Margarine cans sent by US during Cold War found in eastern Turkey

Margarine cans sent by US during Cold War found in eastern Turkey

Canned margarine chests, believed to have been sent by the U.S. nearly 50 years ago as part of the Marshall Aid, have been found in the roof of a school that was heavily damaged by a recent earthquake in the eastern province of Elazığ.

A powerful earthquake centered in Elazığ killed 41 people on Jan. 24, damaged hundreds of buildings, including a primary school complex in Ağın district.

The roof of the primary school building was dismantled by municipal workers after a decision to demolish the complex due to severe damage.

As the rubble cleaning process was continuing, some chests closed in a room attracted the attention of the workers.

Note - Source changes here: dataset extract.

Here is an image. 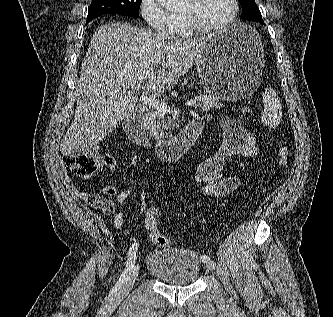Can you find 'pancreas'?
Masks as SVG:
<instances>
[{"label": "pancreas", "instance_id": "1", "mask_svg": "<svg viewBox=\"0 0 333 317\" xmlns=\"http://www.w3.org/2000/svg\"><path fill=\"white\" fill-rule=\"evenodd\" d=\"M222 106L218 98L213 95H202L200 103L197 105L200 111H209L213 108L219 109ZM148 131L156 139L171 138V130L174 127L171 118L155 108H151L145 116Z\"/></svg>", "mask_w": 333, "mask_h": 317}]
</instances>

When 70 dusty chests that looked like historical artifacts were opened, there were never-consumed cans of margarines inside them believed to be least 50 years old.

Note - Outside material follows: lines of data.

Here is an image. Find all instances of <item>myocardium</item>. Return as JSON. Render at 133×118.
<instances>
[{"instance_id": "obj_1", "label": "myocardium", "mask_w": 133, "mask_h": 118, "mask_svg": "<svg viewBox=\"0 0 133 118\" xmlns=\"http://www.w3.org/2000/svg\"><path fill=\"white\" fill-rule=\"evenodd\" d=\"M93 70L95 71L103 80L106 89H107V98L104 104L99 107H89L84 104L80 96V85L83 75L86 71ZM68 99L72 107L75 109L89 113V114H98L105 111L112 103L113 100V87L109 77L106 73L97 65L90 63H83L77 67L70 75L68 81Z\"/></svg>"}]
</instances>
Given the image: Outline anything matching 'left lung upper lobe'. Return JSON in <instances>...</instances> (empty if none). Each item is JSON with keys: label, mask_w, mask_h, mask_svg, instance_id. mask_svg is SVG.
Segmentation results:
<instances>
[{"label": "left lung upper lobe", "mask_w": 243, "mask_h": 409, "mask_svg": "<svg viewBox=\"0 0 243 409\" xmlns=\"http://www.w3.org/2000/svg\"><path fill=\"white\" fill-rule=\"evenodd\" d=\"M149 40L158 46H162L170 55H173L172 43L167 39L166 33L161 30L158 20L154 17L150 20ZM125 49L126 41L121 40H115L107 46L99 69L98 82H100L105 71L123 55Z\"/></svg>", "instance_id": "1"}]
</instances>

Because the building was opened in 1960, it is thought that the cans were sent to Elazığ’s Ağın at least 50-60 years ago under the Marshall Plan of the U.S.

The Marshall Plan was an American initiative passed in 1948 for foreign aid to Western Europe and its goal was to rebuild war-torn regions, remove trade barriers, modernize their industries, improve European prosperity and prevent the spread of communism.

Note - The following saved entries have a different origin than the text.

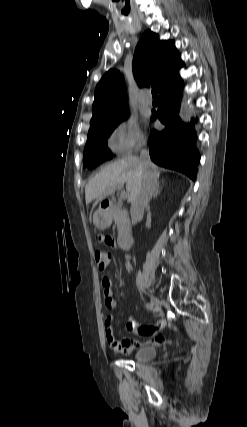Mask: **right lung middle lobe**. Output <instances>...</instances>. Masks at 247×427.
<instances>
[{
	"instance_id": "1",
	"label": "right lung middle lobe",
	"mask_w": 247,
	"mask_h": 427,
	"mask_svg": "<svg viewBox=\"0 0 247 427\" xmlns=\"http://www.w3.org/2000/svg\"><path fill=\"white\" fill-rule=\"evenodd\" d=\"M127 114L128 110L125 109L113 120L96 128L89 129L83 154V168L91 170L113 157L111 151L107 148V138Z\"/></svg>"
}]
</instances>
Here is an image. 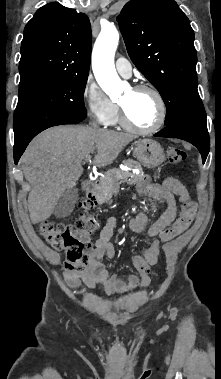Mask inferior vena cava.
Here are the masks:
<instances>
[{"label": "inferior vena cava", "instance_id": "obj_1", "mask_svg": "<svg viewBox=\"0 0 221 379\" xmlns=\"http://www.w3.org/2000/svg\"><path fill=\"white\" fill-rule=\"evenodd\" d=\"M92 126H93L94 128H98V126H97L96 123H92Z\"/></svg>", "mask_w": 221, "mask_h": 379}]
</instances>
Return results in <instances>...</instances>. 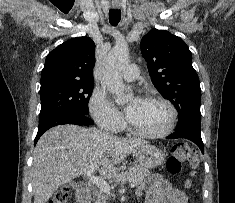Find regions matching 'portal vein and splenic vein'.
Listing matches in <instances>:
<instances>
[{
	"label": "portal vein and splenic vein",
	"mask_w": 235,
	"mask_h": 203,
	"mask_svg": "<svg viewBox=\"0 0 235 203\" xmlns=\"http://www.w3.org/2000/svg\"><path fill=\"white\" fill-rule=\"evenodd\" d=\"M97 165L92 166L89 170H87V172L85 173L86 177L88 178L89 182H91L93 185L97 186L98 188H100L101 191L110 194V186L109 184L103 180L100 177L95 176L93 173L96 170ZM136 186V184L134 182H132L130 184L131 188H134Z\"/></svg>",
	"instance_id": "1"
}]
</instances>
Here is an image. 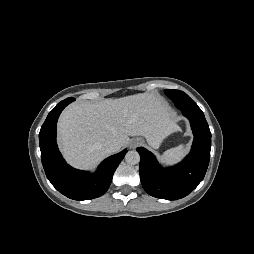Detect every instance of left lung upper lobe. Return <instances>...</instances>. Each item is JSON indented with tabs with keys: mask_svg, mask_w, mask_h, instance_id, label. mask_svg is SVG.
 Listing matches in <instances>:
<instances>
[{
	"mask_svg": "<svg viewBox=\"0 0 254 254\" xmlns=\"http://www.w3.org/2000/svg\"><path fill=\"white\" fill-rule=\"evenodd\" d=\"M165 94L174 102L177 108L181 109V111H201L198 105L183 91L166 89Z\"/></svg>",
	"mask_w": 254,
	"mask_h": 254,
	"instance_id": "5c2ea615",
	"label": "left lung upper lobe"
}]
</instances>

Since they are the two countries that best fit this description, Turkey and Greece received weapons and food aid from the U.S. for many years during the Cold War.

But the reason to why these cans were not consumed but stored for half a century in the roof of a school is unkown.

Providing information about the margarine cans found, Mayor Ali Uslu confirmed that the cans are American products.

“It doesn’t have a date on it. However, as far as we understand from the explanation on it, it is written that it is melted plain oil and it was gifted by the people of the United States,” Uslu said.

“They [the cans] were found in the attic during the demolition of the primary school and we could not open the cans either. It should be about 50 years old. It is known that milk powder was distributed to schools before,” he added.

Noting that the weight of a can is two-and-a-half kilograms and there are nearly 70 of them, Uslu stated that they will do a research on these cans.

Although Turkey did not efficaciously participate in World War II, the economic destruction and poverty caused by the war wreaked havoc on Anatolia and led to partial food shortage in the country.

Within the scope of Marshall Aid, food packages were sent to schools in Turkey until the early 1970s and the students were provided with adequate nutrition thanks to the “feeding hour” formed in the lesson calendar.

However, some conspiracy theorists still claim that milk powders and margarines sent by the U.S. have a negative impact on human health and made Turkish children “dependent on American products.”